Tuesday, November 14, 2006

An Episcopal Bishop "Married to a Prostitute"

Three cheers for Bishop Beckwith. The church--Episcopal, Baptist, Methodist et al., need more like him.


Conservatives see no compromising
By Manya A. Brachear
Tribune staff reporter
Published November 14, 2006

JACKSONVILLE, Ill. -- On his annual visits to confirm newcomers to Springfield parishes, Bishop Peter Beckwith spares no words to warn his flock that the Episcopal Church is falling apart--succumbing to secular values in the guise of modern faith."There's only one truth, and our challenge is to discover it," he said in a recent homily at Trinity Episcopal Church in Jacksonville, the oldest of the diocese's 40 parishes. "It is revealed to us."

This unwavering view of Scripture divides Beckwith from the majority of the Episcopal Church and its new leader, Bishop Katharine Jefferts Schori.

But Beckwith refuses to sacrifice his integrity to hold together the relationship. He does not compare the possibility of schism to divorce. In fact, he likens it to fidelity.

"I'm married to the gospel, the Anglican Communion, the authority of Scripture--and I've got this prostitute putting the moves on me," he said, intending a reference not to Jefferts Schori but to her theology.

Throughout this rural Illinois diocese covering 60 counties, many parishioners and priests side with their bishop. Others are accustomed to his hard-line position and do what they want anyway. Some say they will discuss differences only with Beckwith, preferring not to air their disagreements."

Episcopal means `of the bishop.' How can you be against the bishop and actually say you're Episcopal?" said Rev. Richard Swan, a priest who oversees six parishes in a predominantly Baptist region where many parishioners have struggled to make ends meet after many area coal mines closed."

We have a bishop who takes his vows very seriously as to the part where a bishop is to guard the historic teachings of the Episcopal Church."

A former military chaplain, Beckwith's experience in the armed forces fuels his ministry.

"The best lesson in the military is you learn it's not about you," he said. "It's about the mission--mission accomplishment whatever it takes. ... To me, that's so close to Christian vocation. It's about the mission of the church."

Beckwith considers homosexuality a form of sinful behavior. He refused to confirm a California bishop in 2003 because the man had been divorced twice. And he refused to confirm New Hampshire Bishop V. Gene Robinson, who lives in a committed relationship with another man.

"The choice and the behavior is the issue," he said. "Sex is not fulfilling except for marriage between a man and a woman.

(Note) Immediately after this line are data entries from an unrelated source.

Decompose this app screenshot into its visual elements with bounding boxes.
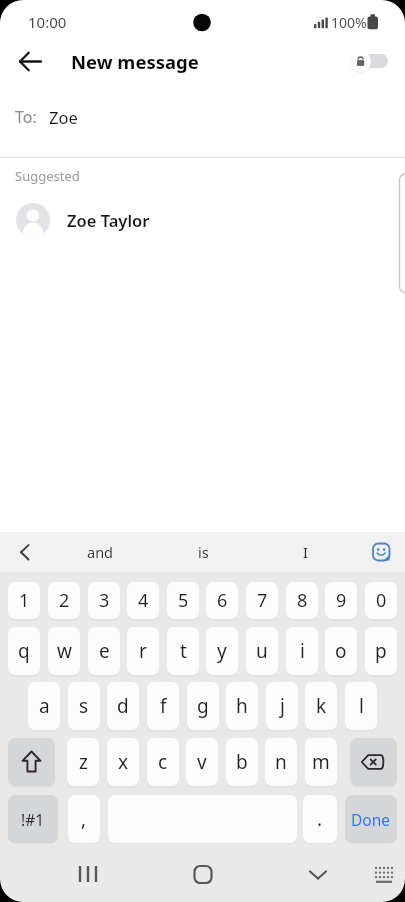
button[interactable]: z (67, 738, 99, 786)
button[interactable]: u (246, 627, 278, 675)
button[interactable] (298, 856, 338, 896)
staticText: t (180, 638, 187, 664)
staticText: i (300, 638, 305, 664)
staticText: y (217, 638, 227, 664)
button[interactable]: a (28, 682, 60, 730)
button[interactable]: x (107, 738, 139, 786)
button[interactable] (366, 537, 396, 567)
staticText: o (335, 638, 347, 664)
staticText: 9 (336, 588, 347, 613)
button[interactable]: 3 (88, 582, 120, 619)
button[interactable]: 7 (246, 582, 278, 619)
button[interactable]: w (48, 627, 80, 675)
button[interactable]: q (8, 627, 40, 675)
staticText: s (79, 693, 89, 719)
staticText: m (312, 749, 330, 775)
button[interactable] (364, 856, 404, 896)
button[interactable]: g (187, 682, 219, 730)
staticText: d (117, 693, 129, 719)
staticText: k (316, 693, 327, 719)
button[interactable]: 8 (286, 582, 318, 619)
staticText: Suggested (15, 167, 80, 185)
button[interactable]: v (186, 738, 218, 786)
staticText: 4 (138, 588, 149, 613)
staticText: n (275, 749, 287, 775)
button[interactable] (68, 856, 108, 896)
staticText: , (81, 806, 87, 832)
button[interactable]: 4 (127, 582, 159, 619)
staticText: . (317, 806, 323, 832)
button[interactable]: 5 (167, 582, 199, 619)
button[interactable]: b (226, 738, 258, 786)
staticText: c (158, 749, 168, 775)
button[interactable] (8, 738, 55, 786)
button[interactable]: Done (345, 795, 397, 843)
button[interactable] (350, 738, 397, 786)
staticText: Done (351, 809, 391, 830)
staticText: and (87, 542, 114, 562)
button[interactable]: j (266, 682, 298, 730)
button[interactable]: f (147, 682, 179, 730)
button[interactable]: e (88, 627, 120, 675)
button[interactable]: r (127, 627, 159, 675)
button[interactable]: 2 (48, 582, 80, 619)
staticText: u (256, 638, 268, 664)
button[interactable]: To: (0, 96, 405, 138)
staticText: f (160, 693, 167, 719)
staticText: To: (15, 106, 37, 128)
staticText: 3 (99, 588, 110, 613)
button[interactable] (344, 44, 396, 78)
staticText: x (118, 749, 129, 775)
staticText: 8 (297, 588, 308, 613)
staticText: !#1 (21, 809, 45, 830)
button[interactable]: is (173, 532, 233, 572)
button[interactable]: and (70, 532, 130, 572)
staticText: b (236, 749, 248, 775)
staticText: z (79, 749, 88, 775)
button[interactable]: d (107, 682, 139, 730)
staticText: v (197, 749, 207, 775)
button[interactable]: h (226, 682, 258, 730)
button[interactable] (8, 537, 38, 567)
staticText: 6 (217, 588, 228, 613)
button[interactable]: m (305, 738, 337, 786)
staticText: p (375, 638, 387, 664)
staticText: New message (71, 49, 199, 74)
staticText: h (236, 693, 248, 719)
staticText: 7 (257, 588, 268, 613)
staticText: I (303, 542, 308, 562)
button[interactable]: s (68, 682, 100, 730)
button[interactable]: I (275, 532, 335, 572)
button[interactable]: . (303, 795, 337, 843)
staticText: w (57, 638, 72, 664)
staticText: 0 (376, 588, 387, 613)
button[interactable]: y (206, 627, 238, 675)
button[interactable]: Zoe Taylor (0, 197, 405, 243)
staticText: Zoe (49, 106, 78, 128)
staticText: is (198, 542, 209, 562)
staticText: a (39, 693, 50, 719)
button[interactable]: 1 (8, 582, 40, 619)
button[interactable]: o (325, 627, 357, 675)
button[interactable]: p (365, 627, 397, 675)
button[interactable]: !#1 (8, 795, 58, 843)
button[interactable]: i (286, 627, 318, 675)
button[interactable]: n (265, 738, 297, 786)
staticText: 10:00 (28, 12, 67, 32)
staticText: q (18, 638, 30, 664)
button[interactable]: c (147, 738, 179, 786)
button[interactable]: 9 (325, 582, 357, 619)
button[interactable]: t (167, 627, 199, 675)
button[interactable]: 6 (206, 582, 238, 619)
button[interactable] (10, 42, 50, 82)
button[interactable]: l (345, 682, 377, 730)
staticText: r (139, 638, 147, 664)
staticText: 1 (19, 588, 30, 613)
button[interactable]: 0 (365, 582, 397, 619)
button[interactable] (183, 856, 223, 896)
button[interactable]: k (305, 682, 337, 730)
staticText: Zoe Taylor (67, 209, 150, 231)
staticText: l (359, 693, 364, 719)
button[interactable]: , (68, 795, 100, 843)
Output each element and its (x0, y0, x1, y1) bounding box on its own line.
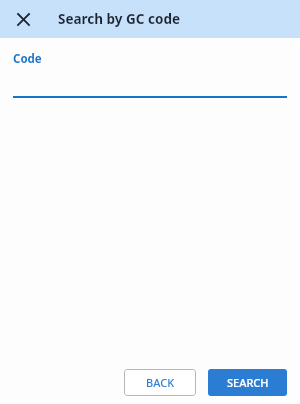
staticText: Search by GC code (58, 10, 181, 28)
button[interactable]: SEARCH (208, 369, 287, 396)
staticText: BACK (146, 375, 175, 390)
staticText: SEARCH (227, 375, 269, 390)
button[interactable]: BACK (124, 369, 196, 396)
staticText: Code (13, 51, 42, 67)
button[interactable]: Close (11, 7, 35, 31)
button[interactable] (13, 88, 287, 98)
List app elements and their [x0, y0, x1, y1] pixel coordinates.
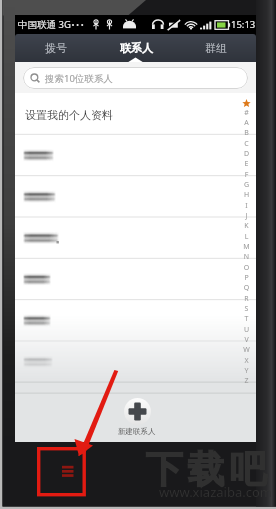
- staticText: D: [239, 149, 254, 159]
- button[interactable]: 新建联系人: [118, 398, 156, 434]
- button[interactable]: [15, 93, 256, 134]
- button[interactable]: 群组: [176, 34, 256, 62]
- staticText: I: [239, 201, 254, 211]
- staticText: Q: [239, 283, 254, 293]
- staticText: T: [239, 314, 254, 324]
- staticText: Y: [239, 366, 254, 376]
- button[interactable]: [15, 176, 256, 217]
- staticText: B: [239, 128, 254, 138]
- staticText: R: [239, 294, 254, 304]
- button[interactable]: 联系人: [96, 34, 176, 62]
- staticText: X: [239, 356, 254, 366]
- staticText: C: [239, 139, 254, 149]
- staticText: Z: [239, 376, 254, 386]
- staticText: P: [239, 273, 254, 283]
- staticText: www.xiazaiba.com: [159, 483, 272, 501]
- button[interactable]: [15, 258, 256, 299]
- staticText: J: [239, 211, 254, 221]
- staticText: M: [239, 242, 254, 252]
- button[interactable]: 搜索10位联系人: [23, 67, 248, 89]
- button[interactable]: Menu: [37, 447, 86, 496]
- staticText: S: [239, 304, 254, 314]
- staticText: 15:13: [231, 18, 256, 31]
- staticText: 搜索10位联系人: [45, 72, 113, 85]
- button[interactable]: 拨号: [15, 34, 96, 62]
- staticText: 联系人: [120, 41, 153, 55]
- staticText: W: [239, 345, 254, 355]
- staticText: 群组: [205, 41, 227, 55]
- staticText: 设置我的个人资料: [25, 108, 113, 122]
- staticText: N: [239, 252, 254, 262]
- staticText: E: [239, 159, 254, 169]
- staticText: 新建联系人: [118, 427, 156, 436]
- staticText: K: [239, 221, 254, 231]
- staticText: O: [239, 263, 254, 273]
- staticText: L: [239, 232, 254, 242]
- staticText: 下载吧: [143, 446, 269, 493]
- button[interactable]: [15, 341, 256, 382]
- staticText: #: [239, 108, 254, 118]
- staticText: F: [239, 170, 254, 180]
- button[interactable]: [15, 300, 256, 341]
- staticText: G: [239, 180, 254, 190]
- staticText: 中国联通 3G: [18, 18, 71, 31]
- button[interactable]: [15, 217, 256, 258]
- button[interactable]: [15, 134, 256, 175]
- staticText: 拨号: [45, 41, 67, 55]
- staticText: V: [239, 335, 254, 345]
- button[interactable]: Alphabet index: [239, 93, 254, 442]
- staticText: H: [239, 190, 254, 200]
- staticText: A: [239, 118, 254, 128]
- staticText: U: [239, 325, 254, 335]
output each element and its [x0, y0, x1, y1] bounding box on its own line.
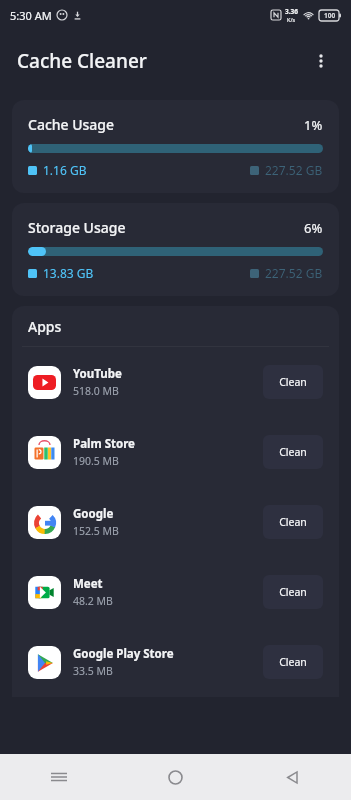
staticText: Clean: [279, 445, 307, 459]
staticText: 518.0 MB: [73, 384, 119, 398]
staticText: K/s: [287, 16, 296, 23]
button[interactable]: Home: [117, 754, 234, 800]
staticText: YouTube: [73, 366, 122, 382]
staticText: 1.16 GB: [43, 162, 87, 178]
button[interactable]: Clean: [263, 365, 323, 399]
staticText: 152.5 MB: [73, 524, 119, 538]
staticText: 6%: [304, 219, 323, 237]
button[interactable]: Clean: [263, 645, 323, 679]
button[interactable]: Storage Usage: [12, 203, 339, 296]
button[interactable]: Back: [234, 754, 351, 800]
staticText: Clean: [279, 375, 307, 389]
staticText: 1%: [304, 116, 323, 134]
staticText: Cache Usage: [28, 115, 115, 134]
staticText: Google Play Store: [73, 646, 174, 662]
button[interactable]: Palm Store: [12, 417, 339, 487]
staticText: 48.2 MB: [73, 594, 113, 608]
staticText: 33.5 MB: [73, 664, 113, 678]
staticText: 227.52 GB: [265, 162, 323, 178]
button[interactable]: Clean: [263, 505, 323, 539]
button[interactable]: More options: [301, 41, 341, 81]
staticText: Clean: [279, 655, 307, 669]
button[interactable]: YouTube: [12, 347, 339, 417]
staticText: Clean: [279, 515, 307, 529]
staticText: 13.83 GB: [43, 265, 94, 281]
button[interactable]: Clean: [263, 435, 323, 469]
staticText: Meet: [73, 576, 103, 592]
staticText: 190.5 MB: [73, 454, 119, 468]
button[interactable]: Clean: [263, 575, 323, 609]
button[interactable]: Meet: [12, 557, 339, 627]
button[interactable]: Cache Usage: [12, 100, 339, 193]
button[interactable]: Google: [12, 487, 339, 557]
button[interactable]: Google Play Store: [12, 627, 339, 697]
staticText: Storage Usage: [28, 218, 126, 237]
staticText: Palm Store: [73, 436, 135, 452]
staticText: Clean: [279, 585, 307, 599]
staticText: Google: [73, 506, 114, 522]
staticText: Cache Cleaner: [17, 48, 147, 74]
staticText: 5:30 AM: [10, 8, 52, 23]
button[interactable]: Recent apps: [0, 754, 117, 800]
staticText: 227.52 GB: [265, 265, 323, 281]
staticText: Apps: [28, 317, 62, 336]
staticText: 100: [324, 11, 336, 20]
staticText: 3.36: [285, 7, 298, 16]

Apart from that it's phony at best. It's about entertainment."

Of course, some priests disagree. Last month, St. Andrew's rector Rev. Virginia Bennett asked for oversight by an alternative bishop, saying she has not been able to overcome differences with Beckwith since she asked him to confirm a lesbian in her Edwardsville congregation in 2004.

Rev. James Cravens, rector of Trinity Episcopal Church in Lincoln, served as a chaplain in the Marine Corps with Beckwith. He voted against Robinson's election three years ago but says he does not like how Beckwith has used the issue to define his tenure."

I think the American religious scene in general is driven by extremists," Cravens said. "I'm afraid the church isn't going to rise above it."

Others welcome the idea of a separation.

"I'm glad you're here," Elisabeth Langford told Beckwith in Jacksonville, where parishioners greeted him with hugs, handshakes, gratitude and a buffet of beans and beef brisket.

"I'm waiting for the split. I think it's necessary," she said. "It's two different religions in the same church. That can't last."